Directions:
Copy the entries word for word. Keep the pictures out.

══════

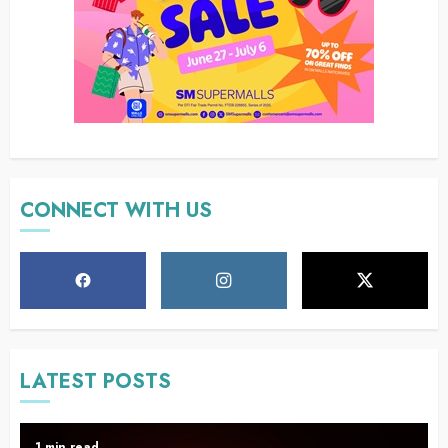
CONNECT WITH US
LATEST POSTS
1 min read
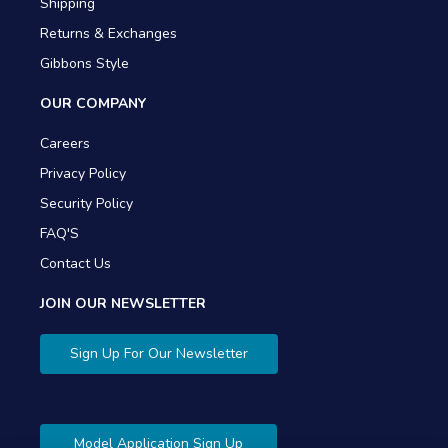
Shipping
Returns & Exchanges
Gibbons Style
OUR COMPANY
Careers
Privacy Policy
Security Policy
FAQ'S
Contact Us
JOIN OUR NEWSLETTER
Sign Up For Our Newsletter
Model Application Sign Up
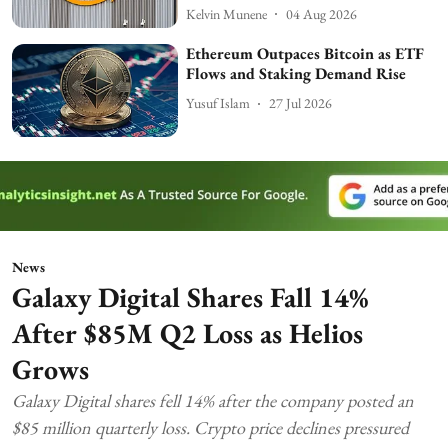
Kelvin Munene
04 Aug 2026
Ethereum Outpaces Bitcoin as ETF
Flows and Staking Demand Rise
Yusuf Islam
27 Jul 2026
News
Galaxy Digital Shares Fall 14%
After $85M Q2 Loss as Helios
Grows
Galaxy Digital shares fell 14% after the company posted an
$85 million quarterly loss. Crypto price declines pressured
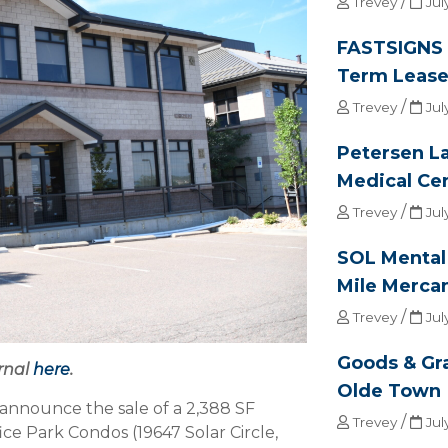
/
Trevey
Jul
FASTSIGNS 
Term Lease 
/
Trevey
Jul
Petersen L
Medical Ce
/
Trevey
Jul
SOL Mental 
Mile Mercan
/
Trevey
Jul
Goods & Gr
rnal
here
.
Olde Town
announce the sale of a 2,388 SF
/
Trevey
Jul
ice Park Condos (19647 Solar Circle,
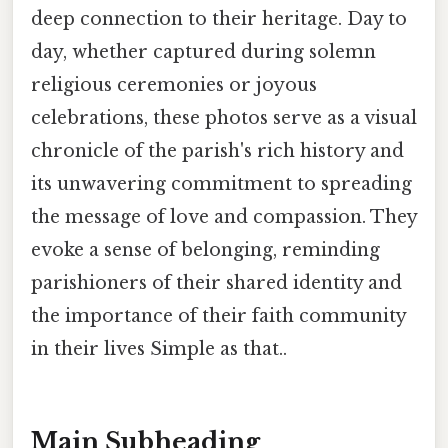
deep connection to their heritage. Day to
day, whether captured during solemn
religious ceremonies or joyous
celebrations, these photos serve as a visual
chronicle of the parish's rich history and
its unwavering commitment to spreading
the message of love and compassion. They
evoke a sense of belonging, reminding
parishioners of their shared identity and
the importance of their faith community
in their lives Simple as that..
Main Subheading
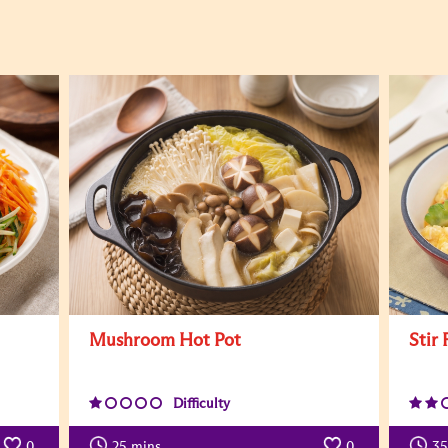
Mushroom Hot Pot
Stir
Difficulty
0
25
mins
0
35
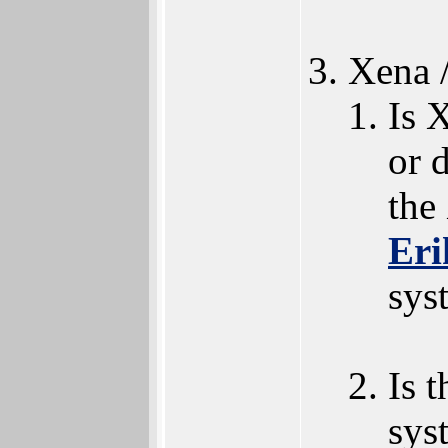
Xena 
Is 
or 
the
Eri
sys
Is 
sys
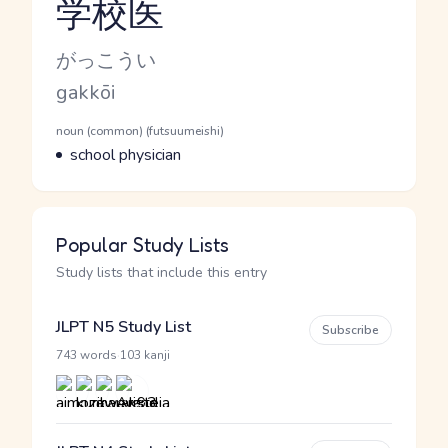
学校医
Reading and JLPT level
Kana Reading
がっこうい
Romaji
gakkōi
Word Senses
Parts of speech
noun (common) (futsuumeishi)
Meaning
school physician
Popular Study Lists
Study lists that include this entry
JLPT N5 Study List
Subscribe
·
743 words
103 kanji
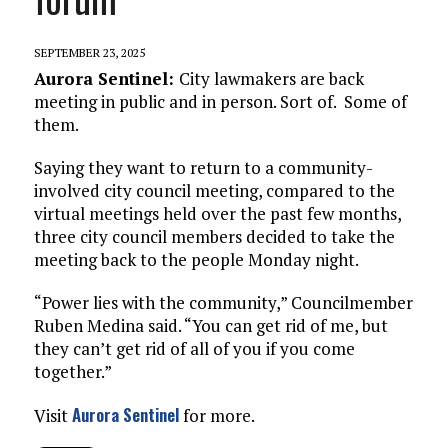
SEPTEMBER 23, 2025
Aurora Sentinel:
City lawmakers are back
meeting in public and in person. Sort of. Some of
them.
Saying they want to return to a community-
involved city council meeting, compared to the
virtual meetings held over the past few months,
three city council members decided to take the
meeting back to the people Monday night.
“Power lies with the community,” Councilmember
Ruben Medina said. “You can get rid of me, but
they can’t get rid of all of you if you come
together.”
Aurora Sentinel
Visit
for more.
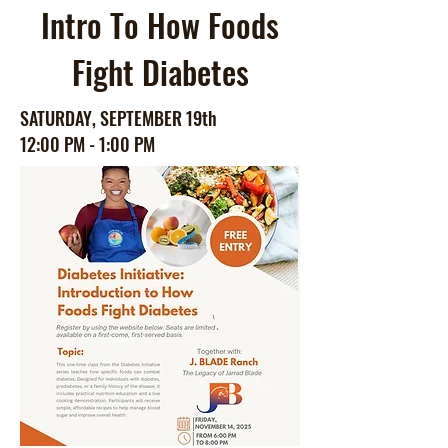
Intro To How Foods
Fight Diabetes
SATURDAY, SEPTEMBER 19th
12:00 PM - 1:00 PM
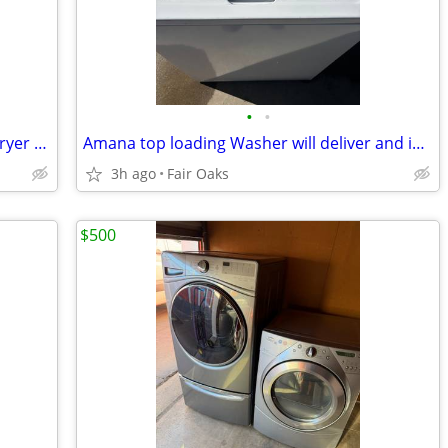
•
•
Whirlpool washer and Maytag electric dryer will deliver and install
Amana top loading Washer will deliver and install
3h ago
Fair Oaks
$500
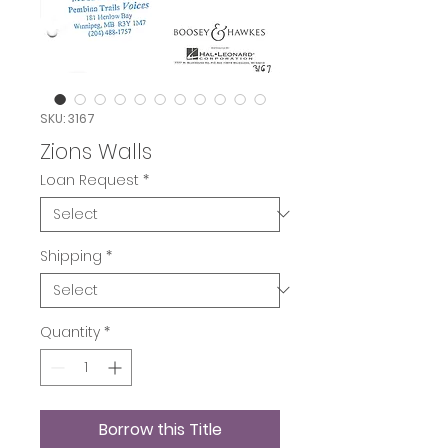
SKU: 3167
Zions Walls
Loan Request
*
Shipping
*
Quantity
*
Borrow this Title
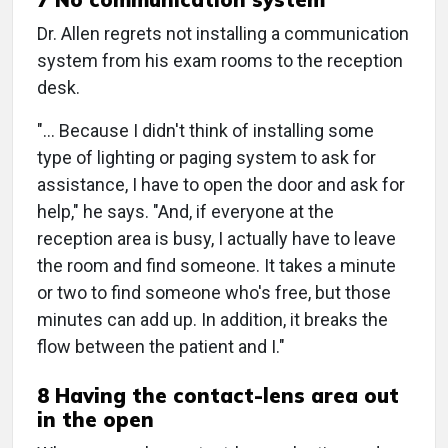
Dr. Allen regrets not installing a communication
system from his exam rooms to the reception
desk.
"… Because I didn't think of installing some
type of lighting or paging system to ask for
assistance, I have to open the door and ask for
help," he says. "And, if everyone at the
reception area is busy, I actually have to leave
the room and find someone. It takes a minute
or two to find someone who's free, but those
minutes can add up. In addition, it breaks the
flow between the patient and I."
8 Having the contact-lens area out
in the open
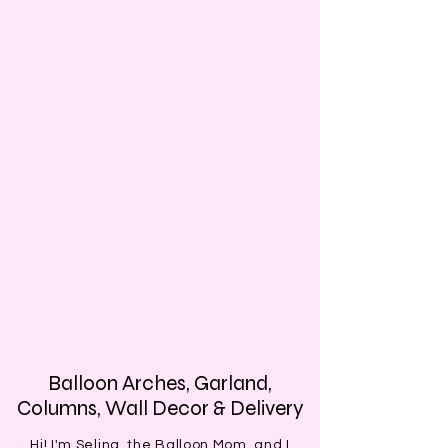
Balloon Arches, Garland,
Columns, Wall Decor & Delivery
Hi! I'm Selina, the Balloon Mom, and I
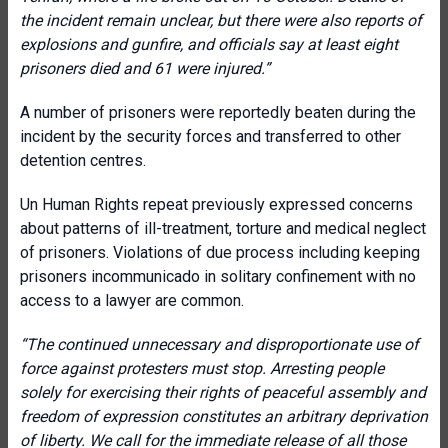
the incident remain unclear, but there were also reports of
explosions and gunfire, and officials say at least eight
prisoners died and 61 were injured.”
A number of prisoners were reportedly beaten during the
incident by the security forces and transferred to other
detention centres.
Un Human Rights repeat previously expressed concerns
about patterns of ill-treatment, torture and medical neglect
of prisoners. Violations of due process including keeping
prisoners incommunicado in solitary confinement with no
access to a lawyer are common.
“The continued unnecessary and disproportionate use of
force against protesters must stop. Arresting people
solely for exercising their rights of peaceful assembly and
freedom of expression constitutes an arbitrary deprivation
of liberty. We call for the immediate release of all those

══════

Response to the task:
CONNECT WITH US
LATEST POSTS
1 min read
Shipping
Returns & Exchanges
Gibbons Style
OUR COMPANY
Careers
Privacy Policy
Security Policy
FAQ'S
Contact Us
JOIN OUR NEWSLETTER
Sign Up For Our Newsletter
Model Application Sign Up
Kelvin Munene
04 Aug 2026
Ethereum Outpaces Bitcoin as ETF
Flows and Staking Demand Rise
Yusuf Islam
27 Jul 2026
News
Galaxy Digital Shares Fall 14%
After $85M Q2 Loss as Helios
Grows
Galaxy Digital shares fell 14% after the company posted an
$85 million quarterly loss. Crypto price declines pressured
/
Trevey
Jul
FASTSIGNS 
Term Lease 
/
Trevey
Jul
Petersen L
Medical Ce
/
Trevey
Jul
SOL Mental 
Mile Mercan
/
Trevey
Jul
Goods & Gr
rnal
here
.
Olde Town
announce the sale of a 2,388 SF
/
Trevey
Jul
ice Park Condos (19647 Solar Circle,
deep connection to their heritage. Day to
day, whether captured during solemn
religious ceremonies or joyous
celebrations, these photos serve as a visual
chronicle of the parish's rich history and
its unwavering commitment to spreading
the message of love and compassion. They
evoke a sense of belonging, reminding
parishioners of their shared identity and
the importance of their faith community
in their lives Simple as that..
Main Subheading
Mushroom Hot Pot
Stir
Difficulty
0
25
mins
0
35
Xena 
Is 
or 
the
Eri
sys
Is 
sys
学校医
Reading and JLPT level
Kana Reading
がっこうい
Romaji
gakkōi
Word Senses
Parts of speech
noun (common) (futsuumeishi)
Meaning
school physician
Popular Study Lists
Study lists that include this entry
JLPT N5 Study List
Subscribe
·
743 words
103 kanji
SEPTEMBER 23, 2025
Aurora Sentinel:
City lawmakers are back
meeting in public and in person. Sort of. Some of
them.
Saying they want to return to a community-
involved city council meeting, compared to the
virtual meetings held over the past few months,
three city council members decided to take the
meeting back to the people Monday night.
“Power lies with the community,” Councilmember
Ruben Medina said. “You can get rid of me, but
they can’t get rid of all of you if you come
together.”
Aurora Sentinel
Visit
for more.
Intro To How Foods
Fight Diabetes
SATURDAY, SEPTEMBER 19th
12:00 PM - 1:00 PM
•
•
Whirlpool washer and Maytag electric dryer will deliver and install
Amana top loading Washer will deliver and install
3h ago
Fair Oaks
$500
SKU: 3167
Zions Walls
Loan Request
*
Shipping
*
Quantity
*
Borrow this Title
Dr. Allen regrets not installing a communication
system from his exam rooms to the reception
desk.
"… Because I didn't think of installing some
type of lighting or paging system to ask for
assistance, I have to open the door and ask for
help," he says. "And, if everyone at the
reception area is busy, I actually have to leave
the room and find someone. It takes a minute
or two to find someone who's free, but those
minutes can add up. In addition, it breaks the
flow between the patient and I."
8 Having the contact-lens area out
in the open
Balloon Arches, Garland,
Columns, Wall Decor & Delivery
Hi! I'm Selina, the Balloon Mom, and I
the incident remain unclear, but there were also reports of
explosions and gunfire, and officials say at least eight
prisoners died and 61 were injured.”
A number of prisoners were reportedly beaten during the
incident by the security forces and transferred to other
detention centres.
Un Human Rights repeat previously expressed concerns
about patterns of ill-treatment, torture and medical neglect
of prisoners. Violations of due process including keeping
prisoners incommunicado in solitary confinement with no
access to a lawyer are common.
“The continued unnecessary and disproportionate use of
force against protesters must stop. Arresting people
solely for exercising their rights of peaceful assembly and
freedom of expression constitutes an arbitrary deprivation
of liberty. We call for the immediate release of all those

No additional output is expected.